After each quote, the hall erupts in jeers. The article paints Sydney’s then-smallest suburb as a flashpoint of violence, drug addiction and juvenile delinquency. An account of a woman’s death on Rose Street, where the Engineering Walk now lies, declared that it was “typical of Darlington—a middle aged woman… battered to death among a litter of methylated spirit bottles”.
This wasn’t the first time Darlington had been publicly spurned. In 1864, Darlington’s application to become a part of the City of Sydney was rejected. The residents formed their own tiny municipality in response. Yet, a century later, the people of Darlington were forced to defends themselves yet again. The article’s claims of unusual crime levels of violence had been denied by the Police Inspector, while various residents had attested to the suburb’s community character. A resolution passes threatening to blacklist the Daily Telegraph in Darlington unless it issued a retraction. The account finishes with an invocation attributed to a local doctor: “Darlington should be demolished and carted away, or perhaps just burnt to the ground”. This last quote draws a special uproar from the crowd. Little do they know that less than 20 years later it would prove prophetic.
Darlington’s terrace houses now stand as a symbol of its gentrification, but at the time, the originals housed mostly working class families; many of whom worked at the local IXL fruit canning factory or at the Eveleigh Street Railway Workshops. The University of Sydney hovered on the City Road edge of Darlington—as one resident recalled, “we never thought about going over there… you knew it was a university, you didn’t go near it.” Darlington remained staunchly working class in the 1930s and 40s; many of its residents widowed or single women working factory jobs or surviving on low government pensions.

By the 1940s, the suburb was regularly being mentioned in the press as a centre of growing communist influence. Over 100 copies of the Communist Tribune were being sold each week, and a local communist branch was established the same year as the Daily Telegraph article. At a 1947 Sydney town hall rally, political activist and fierce communist, Freda Brown, reminded the 3000 attendees standing before her that 90 per cent of Darlington’s residents battled leaky roofs when it rained, while many plots of land held three houses apiece.
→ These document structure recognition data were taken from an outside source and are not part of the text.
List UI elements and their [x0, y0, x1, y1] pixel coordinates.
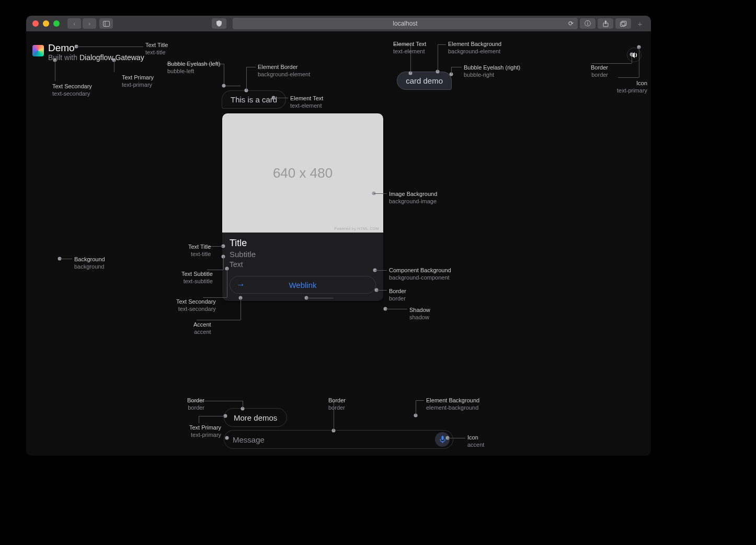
annotation: Component Backgroundbackground-component: [389, 267, 451, 282]
user-message-bubble: card demo: [397, 72, 452, 90]
suggestion-label: More demos: [234, 413, 277, 422]
app-header: Demo Built with Dialogflow Gateway: [32, 43, 144, 62]
annotation: Text Titletext-title: [145, 42, 168, 56]
annotation: Text Secondarytext-secondary: [52, 83, 92, 98]
minimize-window-button[interactable]: [43, 20, 49, 27]
annotation: Text Primarytext-primary: [122, 74, 154, 89]
annotation: Shadowshadow: [409, 307, 430, 321]
browser-window: ‹ › localhost ⟳ ⓘ + Demo: [26, 16, 651, 456]
annotation: Text Primarytext-primary: [189, 424, 221, 439]
card-title: Title: [230, 238, 376, 249]
back-button[interactable]: ‹: [67, 18, 81, 29]
page-content: Demo Built with Dialogflow Gateway card …: [26, 31, 651, 456]
annotation: Image Backgroundbackground-image: [389, 191, 437, 205]
annotation: Borderborder: [328, 397, 346, 412]
annotation: Backgroundbackground: [74, 256, 105, 271]
suggestion-chip[interactable]: More demos: [224, 408, 287, 427]
card-text: Text: [230, 260, 376, 269]
browser-titlebar: ‹ › localhost ⟳ ⓘ +: [26, 16, 651, 31]
annotation: Bubble Eyelash (right)bubble-right: [464, 64, 520, 79]
annotation: Element Backgroundelement-background: [426, 397, 479, 412]
user-message-text: card demo: [406, 76, 443, 85]
arrow-right-icon: →: [236, 280, 245, 290]
window-controls: [32, 20, 60, 27]
sidebar-toggle-button[interactable]: [99, 18, 113, 29]
app-title: Demo: [48, 43, 144, 54]
annotation: Text Secondarytext-secondary: [176, 298, 216, 313]
card-image-badge: Powered by HTML.COM: [334, 227, 379, 230]
annotation: Accentaccent: [193, 321, 211, 336]
svg-rect-3: [620, 22, 625, 26]
annotation: Element Backgroundbackground-element: [448, 41, 501, 55]
annotation: Borderborder: [389, 288, 406, 303]
maximize-window-button[interactable]: [53, 20, 60, 27]
annotation: Icontext-primary: [617, 80, 647, 95]
bot-message-text: This is a card: [231, 95, 277, 104]
response-card: 640 x 480 Powered by HTML.COM Title Subt…: [222, 113, 383, 301]
app-logo: [32, 45, 44, 56]
message-input[interactable]: Message: [224, 430, 453, 449]
message-placeholder: Message: [233, 435, 265, 444]
forward-button[interactable]: ›: [83, 18, 96, 29]
card-weblink-button[interactable]: → Weblink: [230, 276, 376, 294]
annotation: Text Titletext-title: [188, 243, 211, 258]
share-button[interactable]: [598, 18, 613, 29]
card-subtitle: Subtitle: [230, 250, 376, 259]
annotation: Borderborder: [591, 64, 608, 79]
annotation: Element Texttext-element: [290, 95, 323, 110]
mic-icon: [440, 436, 445, 444]
bot-message-bubble: This is a card: [222, 90, 286, 109]
url-text: localhost: [393, 20, 417, 27]
card-image-placeholder: 640 x 480 Powered by HTML.COM: [222, 113, 383, 233]
annotation: Borderborder: [187, 397, 204, 412]
card-button-label: Weblink: [289, 281, 316, 289]
app-subtitle: Built with Dialogflow Gateway: [48, 54, 144, 62]
annotation: Bubble Eyelash (left)bubble-left: [167, 61, 221, 75]
annotation: Text Subtitletext-subtitle: [181, 271, 213, 285]
url-bar[interactable]: localhost ⟳: [233, 18, 578, 29]
reader-button[interactable]: ⓘ: [580, 18, 595, 29]
new-tab-button[interactable]: +: [635, 19, 645, 28]
close-window-button[interactable]: [32, 20, 39, 27]
password-shield-button[interactable]: [212, 18, 226, 29]
svg-rect-0: [103, 21, 109, 26]
annotation: Iconaccent: [467, 434, 484, 449]
annotation: Element Borderbackground-element: [258, 64, 310, 78]
svg-rect-5: [441, 436, 443, 440]
annotation: Element Texttext-element: [393, 41, 426, 55]
svg-rect-4: [622, 21, 626, 25]
reload-icon[interactable]: ⟳: [568, 20, 574, 27]
tabs-button[interactable]: [615, 18, 631, 29]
Meanwhile, she continued, only one per cent of school children in the area would end up studying at the University.
It was not only the communists, however, that sought to utilise Darlington’s living conditions for political ends. A middle class slum reformer movement also set its sights on Darlington, as part of a nationwide push to move the inner-city poor, and re-establish the area into a picturesque, white picket fence style ‘garden suburb’. The slum became shorthand for concentrated working class vices that threatened the character of the nation and civilisation itself, and religious charities argued that “the abolition of the slums would be a Christian answer to Communism”.
However, dissenting voices pointed out that it was poverty, rather than a slum environment, that bred social disadvantage. In the words of influential Sydney planner John Sulman, “by far the greater majority living in these crowded areas are not ‘slum minded’; they are simply poor”. He attributed the existence of slums to unemployment and low wages. Far louder in the press, however, were the voices of slum reformers. An entire ‘slumland’ genre developed in city journalism, with Darlington becoming a frequent target. The Daily Telegraph’s attacks persisted. Responding to the residents’ protests, the reporter wrote that the “healthier setting” of Parramatta, Blacktown, Penrith and Emu Plains would help rid the people of Darlington of their vices, if relocated.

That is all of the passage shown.